DATA FOR ANALYSIS START

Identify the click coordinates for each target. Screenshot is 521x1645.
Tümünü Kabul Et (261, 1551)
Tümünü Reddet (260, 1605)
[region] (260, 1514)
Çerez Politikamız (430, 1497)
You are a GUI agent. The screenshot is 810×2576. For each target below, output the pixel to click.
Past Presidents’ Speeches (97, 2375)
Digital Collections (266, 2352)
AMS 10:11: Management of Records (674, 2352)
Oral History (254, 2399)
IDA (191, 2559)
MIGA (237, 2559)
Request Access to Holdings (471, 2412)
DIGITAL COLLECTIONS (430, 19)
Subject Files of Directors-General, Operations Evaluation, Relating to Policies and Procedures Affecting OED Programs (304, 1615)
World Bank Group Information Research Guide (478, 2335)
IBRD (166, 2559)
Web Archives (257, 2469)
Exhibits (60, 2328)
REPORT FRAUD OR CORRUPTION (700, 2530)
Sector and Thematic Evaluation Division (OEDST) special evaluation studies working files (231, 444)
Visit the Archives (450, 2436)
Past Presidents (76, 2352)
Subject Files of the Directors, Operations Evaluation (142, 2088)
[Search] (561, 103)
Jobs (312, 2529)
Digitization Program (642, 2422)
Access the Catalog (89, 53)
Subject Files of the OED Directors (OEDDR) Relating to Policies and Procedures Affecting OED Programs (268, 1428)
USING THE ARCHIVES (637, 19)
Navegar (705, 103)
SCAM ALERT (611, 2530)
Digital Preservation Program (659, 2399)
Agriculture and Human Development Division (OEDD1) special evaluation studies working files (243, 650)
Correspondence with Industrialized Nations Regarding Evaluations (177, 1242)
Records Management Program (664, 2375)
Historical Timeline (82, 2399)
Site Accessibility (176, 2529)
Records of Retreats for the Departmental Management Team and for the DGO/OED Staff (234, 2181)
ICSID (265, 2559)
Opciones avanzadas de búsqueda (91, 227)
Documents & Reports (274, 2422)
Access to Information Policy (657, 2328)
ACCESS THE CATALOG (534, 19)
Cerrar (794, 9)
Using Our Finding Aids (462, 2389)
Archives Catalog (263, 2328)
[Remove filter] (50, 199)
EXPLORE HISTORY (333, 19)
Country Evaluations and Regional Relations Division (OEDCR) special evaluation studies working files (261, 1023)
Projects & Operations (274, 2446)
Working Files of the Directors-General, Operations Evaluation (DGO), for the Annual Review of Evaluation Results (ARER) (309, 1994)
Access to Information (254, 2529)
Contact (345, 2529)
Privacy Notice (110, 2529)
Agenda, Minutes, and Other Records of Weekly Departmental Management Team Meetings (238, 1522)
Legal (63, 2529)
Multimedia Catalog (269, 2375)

DATA FOR ANALYSIS END

* TASK REQUIREMENTS *
All the records, from the first line to the last: repeat them exactly.

* RESULT OF THIS EXERCISE *
Identify the click coordinates for each target. Screenshot is 521x1645.
Tümünü Kabul Et (261, 1551)
Tümünü Reddet (260, 1605)
[region] (260, 1514)
Çerez Politikamız (430, 1497)
You are a GUI agent. The screenshot is 810×2576. For each target below, output the pixel to click.
Past Presidents’ Speeches (97, 2375)
Digital Collections (266, 2352)
AMS 10:11: Management of Records (674, 2352)
Oral History (254, 2399)
IDA (191, 2559)
MIGA (237, 2559)
Request Access to Holdings (471, 2412)
DIGITAL COLLECTIONS (430, 19)
Subject Files of Directors-General, Operations Evaluation, Relating to Policies and Procedures Affecting OED Programs (304, 1615)
World Bank Group Information Research Guide (478, 2335)
IBRD (166, 2559)
Web Archives (257, 2469)
Exhibits (60, 2328)
REPORT FRAUD OR CORRUPTION (700, 2530)
Sector and Thematic Evaluation Division (OEDST) special evaluation studies working files (231, 444)
Visit the Archives (450, 2436)
Past Presidents (76, 2352)
Subject Files of the Directors, Operations Evaluation (142, 2088)
[Search] (561, 103)
Jobs (312, 2529)
Digitization Program (642, 2422)
Access the Catalog (89, 53)
Subject Files of the OED Directors (OEDDR) Relating to Policies and Procedures Affecting OED Programs (268, 1428)
USING THE ARCHIVES (637, 19)
Navegar (705, 103)
SCAM ALERT (611, 2530)
Digital Preservation Program (659, 2399)
Agriculture and Human Development Division (OEDD1) special evaluation studies working files (243, 650)
Correspondence with Industrialized Nations Regarding Evaluations (177, 1242)
Records Management Program (664, 2375)
Historical Timeline (82, 2399)
Site Accessibility (176, 2529)
Records of Retreats for the Departmental Management Team and for the DGO/OED Staff (234, 2181)
ICSID (265, 2559)
Opciones avanzadas de búsqueda (91, 227)
Documents & Reports (274, 2422)
Access to Information Policy (657, 2328)
ACCESS THE CATALOG (534, 19)
Cerrar (794, 9)
Using Our Finding Aids (462, 2389)
Archives Catalog (263, 2328)
[Remove filter] (50, 199)
EXPLORE HISTORY (333, 19)
Country Evaluations and Regional Relations Division (OEDCR) special evaluation studies working files (261, 1023)
Projects & Operations (274, 2446)
Working Files of the Directors-General, Operations Evaluation (DGO), for the Annual Review of Evaluation Results (ARER) (309, 1994)
Access to Information (254, 2529)
Contact (345, 2529)
Privacy Notice (110, 2529)
Agenda, Minutes, and Other Records of Weekly Departmental Management Team Meetings (238, 1522)
Legal (63, 2529)
Multimedia Catalog (269, 2375)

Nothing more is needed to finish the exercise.